Bayes' Theorem is a fundamental concept in probability and statistics, used to update the probability estimate for an event as more information becomes available. It is a way to figure out how likely an event is based on prior knowledge of conditions that might be related to the event. In essence, it allows us to calculate the probability of an event, given the probability of another related event has occurred.
Here is the formula:
\[P(A | B) = \frac{P(B | A) \cdot P(A)}{P(B)}\]- \(P(A | B)\) is the probability of event \(A\) given event \(B\) has occurred.- \(P(B | A)\) is the probability of event \(B\) given event \(A\) is true.- \(P(A)\) and \(P(B)\) are the probabilities of observing \(A\) and \(B\) independently of each other.
In the original exercise, Bayes' theorem helps us calculate the probability that the selected coin was fair, given that we observed a head turn up when tossed. This involves inputs from both the fair and double-headed coin scenarios, updating our previous assumptions based on new evidence.

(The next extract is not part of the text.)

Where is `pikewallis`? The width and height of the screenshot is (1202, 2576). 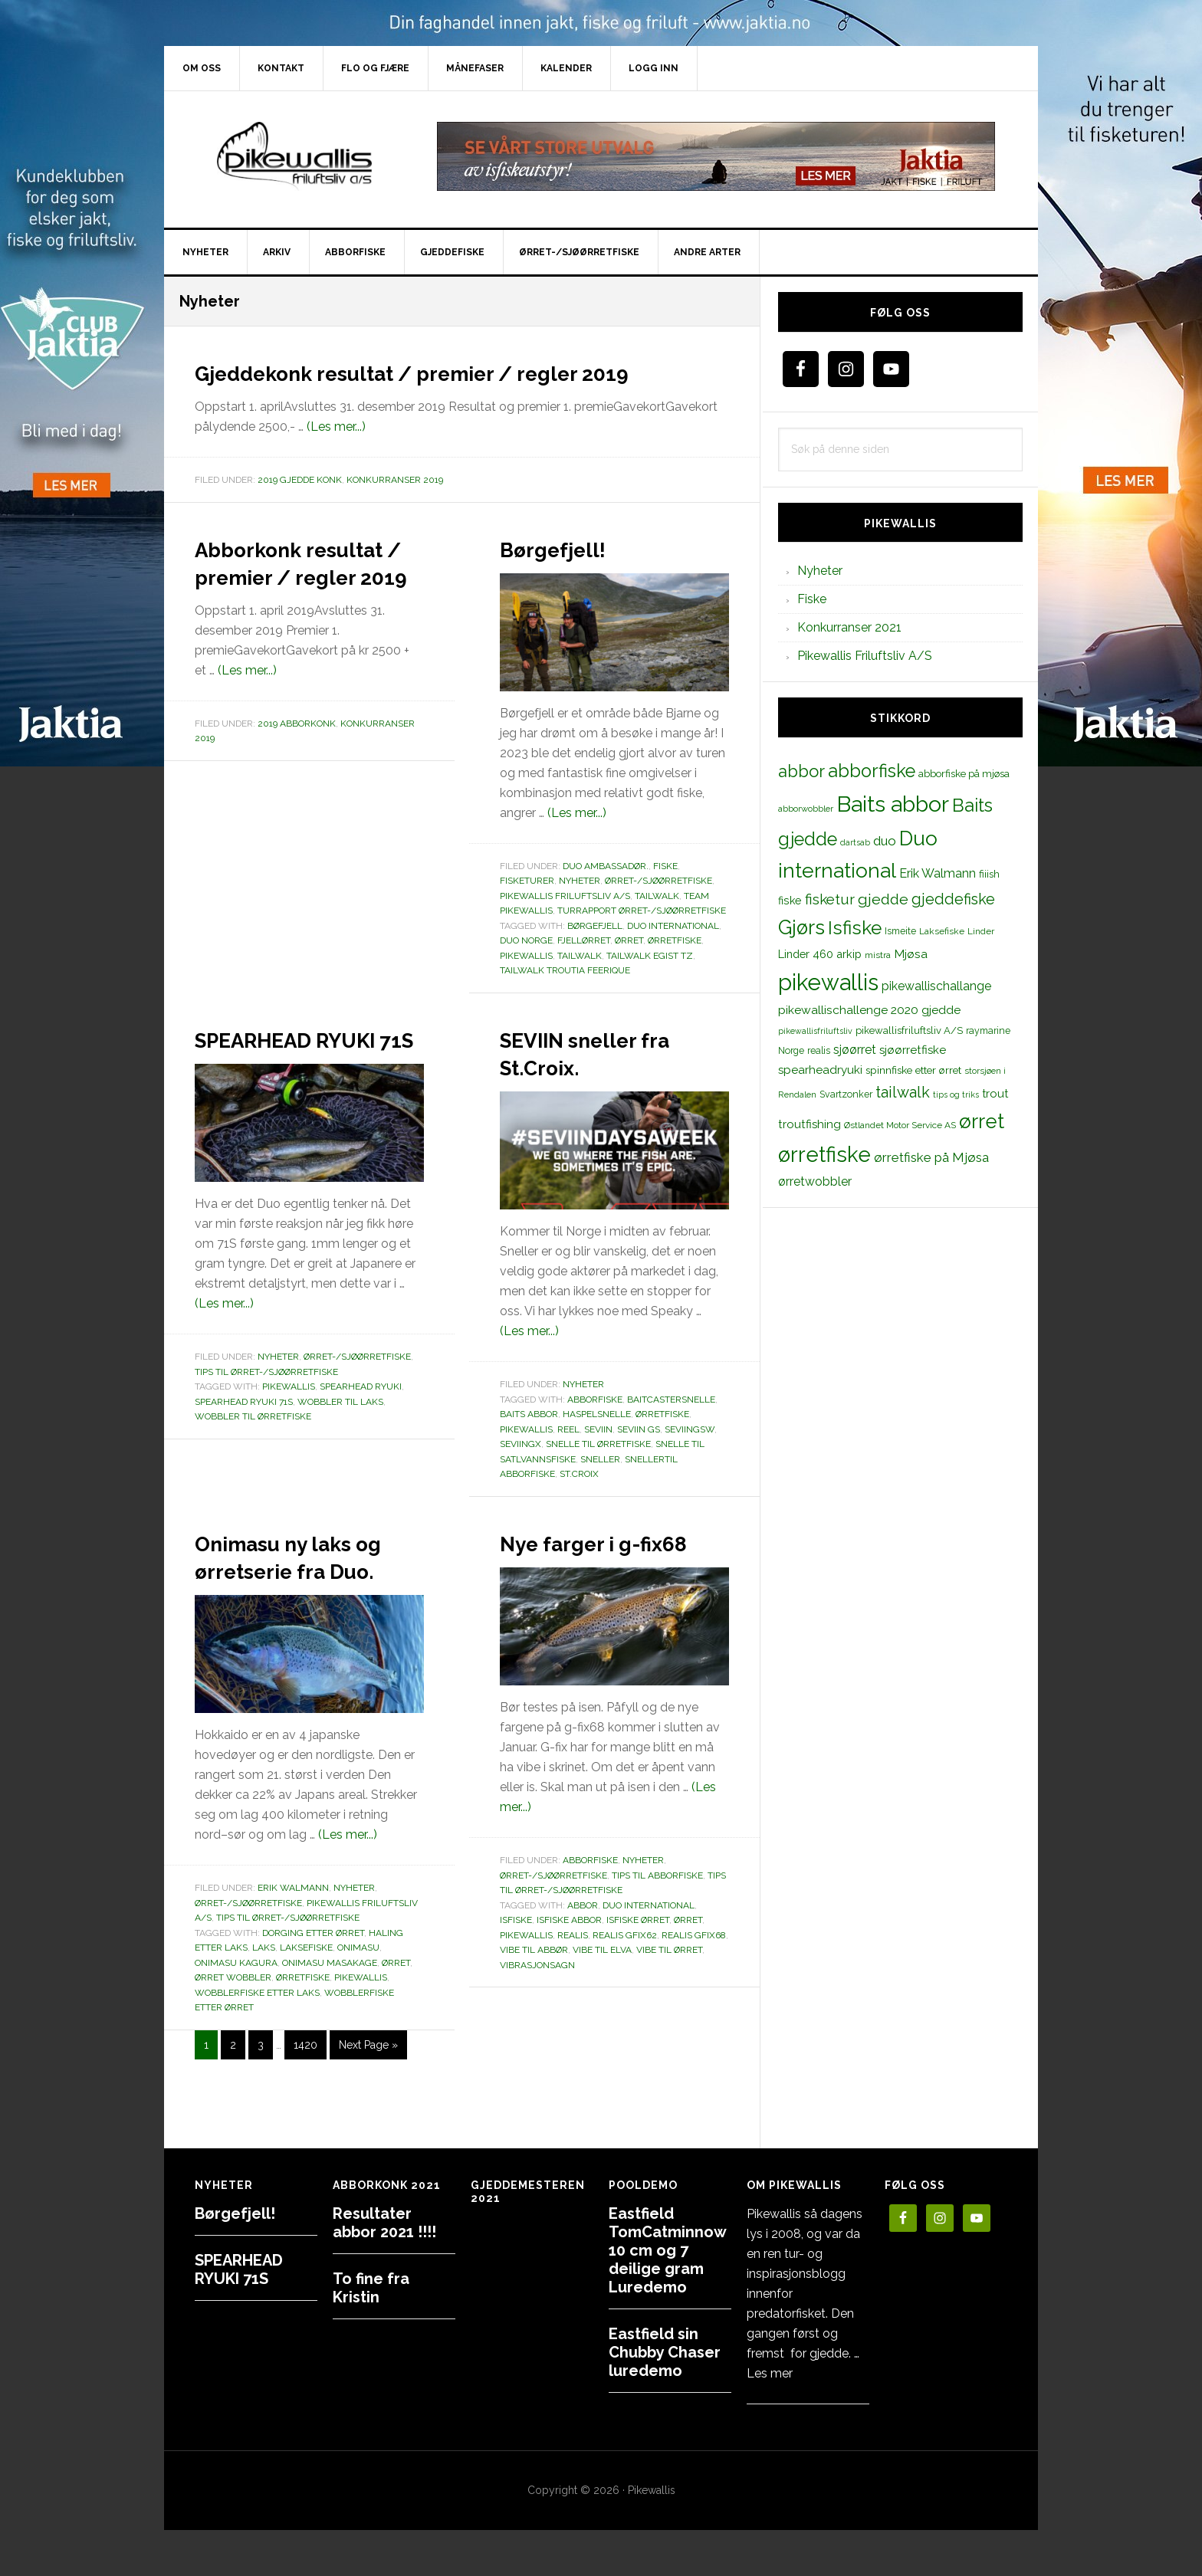 pikewallis is located at coordinates (526, 983).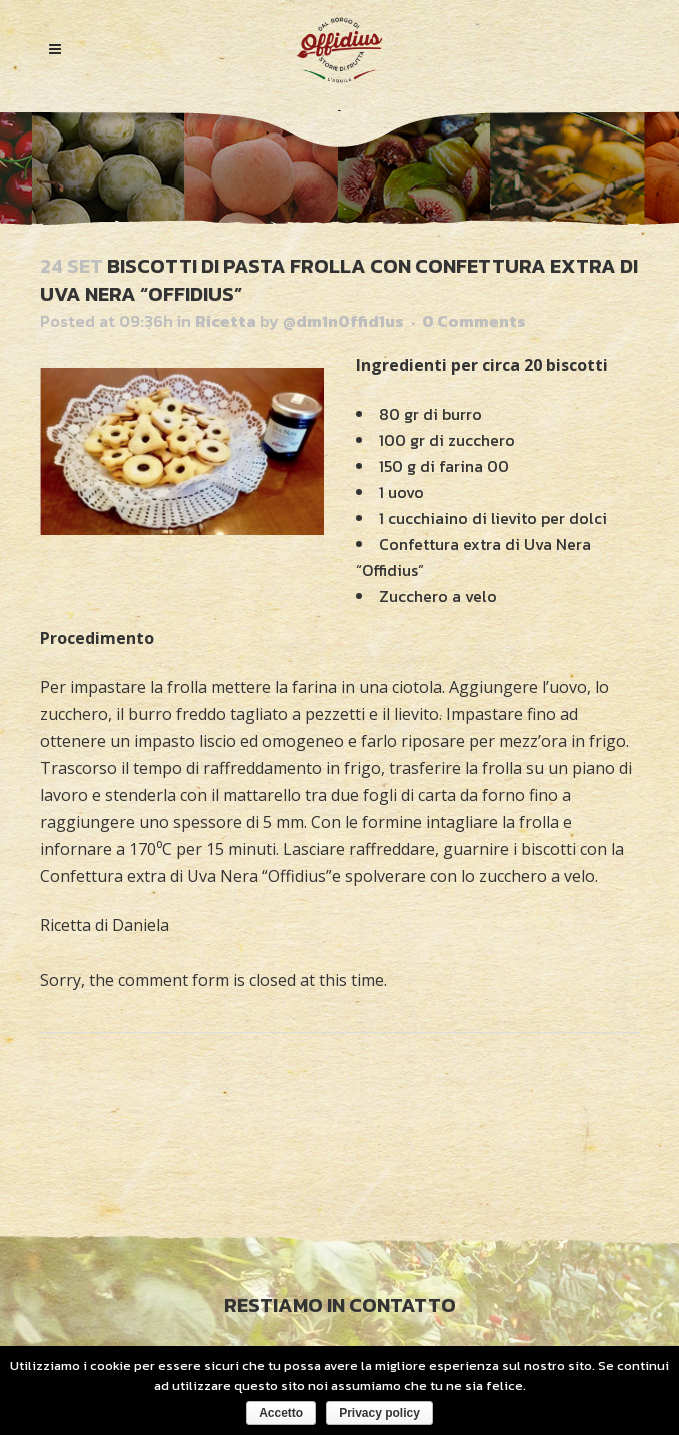 The height and width of the screenshot is (1435, 679). What do you see at coordinates (474, 321) in the screenshot?
I see `0 Comments` at bounding box center [474, 321].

In probability theory, mutually exclusive events are events that cannot occur simultaneously. If one event happens, the other cannot, which makes their joint probability zero. This is a key concept because it simplifies calculations in many problems where events do not overlap.
Given events \(A\) and \(B\):

• They are mutually exclusive if \(P(A \cap B) = 0\).
• For example, in a single coin toss, getting heads (\(H\)) and tails (\(T\)) are mutually exclusive events since one cannot happen at the same time as the other.

In the exercise context, selecting a fair coin and selecting the double-headed coin are mutually exclusive because you can only select one of the coins at a time. However, unlike some scenarios, these two events are not collectively exhaustive since they don't account for all possible outcomes when other factors or coins aren't considered.

Conditional probability is the probability of an event occurring given that another event has already happened. It helps to refine our predictions based on new information.
The formula for conditional probability is:
\[P(A | B) = \frac{P(A \cap B)}{P(B)}\]- \(P(A | B)\) is the probability of event \(A\) given event \(B\) has occurred.- \(P(A \cap B)\) is the probability of both events \(A\) and \(B\) occurring together.- \(P(B)\) is the probability of event \(B\) occurring.
In the original problem, conditional probability is used to determine \(P(F | H)\) – the probability that the selected coin is fair given that the toss resulted in heads. This is crucial because it distinguishes between the scenarios of tossing the selected coins and observing the outcomes. The heads result (\(H\)) impacts the chance of having started with a fair coin (\(F\)), prompting necessary probability adjustments like seen in Bayes' theorem application.

A fair coin is an idealized concept in probability theory. It is a coin that has an equal chance of landing heads or tails, assuming no bias in any other form. In mathematical terms, each side of a fair coin has a probability of \(\frac{1}{2}\) of being the result when the coin is flipped.
Characteristics of a fair coin include:

• No side is heavier; thus, it's unbiased.
• It has a symmetric shape ensuring equal chance.
• The probability of heads \( (P(H) = \frac{1}{2}) \) and tails \( (P(T) = \frac{1}{2}) \) always sums up to 1.

Within the provided exercise, the fair coins and the unique double-headed coin play essential roles in determining probabilities; particularly, calculating the likelihood of the selected coin being fair if heads show on a toss. Here, understanding the nature of a fair coin is vital as it serves as the baseline for contrast against the double-headed coin's behavior.